The mastermind of this operation was Hussein Moussaoui, who, for his next trick, attacked the U.S. and French barracks in Beirut, killing not only those 241 U.S. servicemen but also 58 French soldiers. Two weeks later, the DGSE (the French equivalent to the CIA) learned that the Iranian embassy in Beirut had ordered the murder of Gilles Vidal, number two at the French embassy. The DGSE attempted a preemptive strike. They packed 500 kilos of explosives in a French military jeep marked with the Red Cross emblem and parked it next to the Iranian embassy. The trigger failed, so the French agents tried to ignite the explosives with bazooka shots, but this also failed. The Iranians discovered the jeep and with it proof of French responsibility.

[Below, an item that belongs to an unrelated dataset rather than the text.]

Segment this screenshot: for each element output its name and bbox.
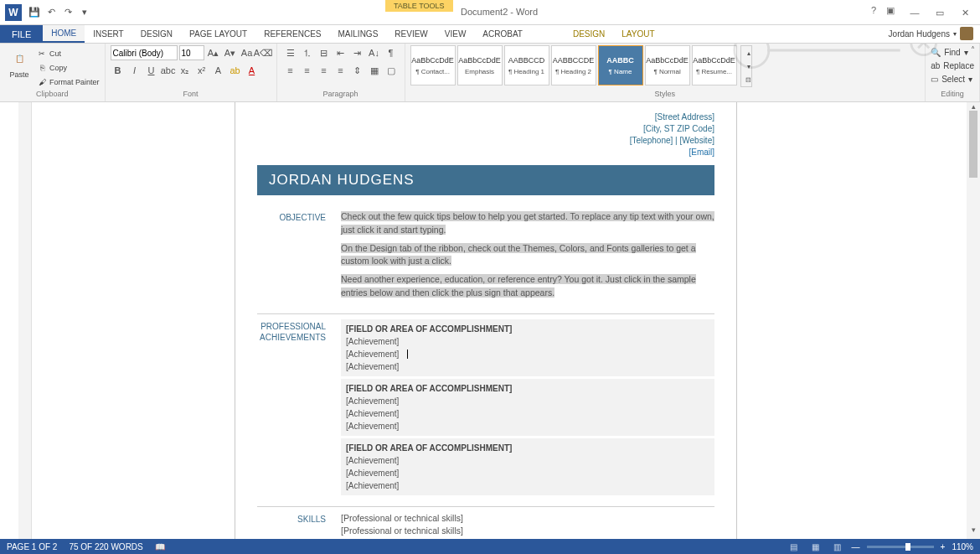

The next day, Tehran pointed the finger at France. An influential member of the Iranian parliament, Hojatoleslam Mohammed Ali Mohavedi Kermani, addressing that body, taunted: "The French people are so scared that they could not find anyone ready to martyr himself with their rigged Jeep operation against the Iranian embassy in Beirut. Only the agents of Hezbollah are capable of doing such things."
It was war. In retaliation for the barracks attack, France bombed the Islamic Amal and Hezbollah camp in Baalbek. The success of this operation is still debated. While some insist no terrorists were killed, a secret report to President François Mitterrand (subsequently made public) listed more than 20 Lebanese Shiite militants dead (39 according to Lebanese forces), along with 12 Iranian "advisers." The Ayatollah Khomeini denounced France as a "terrorist state."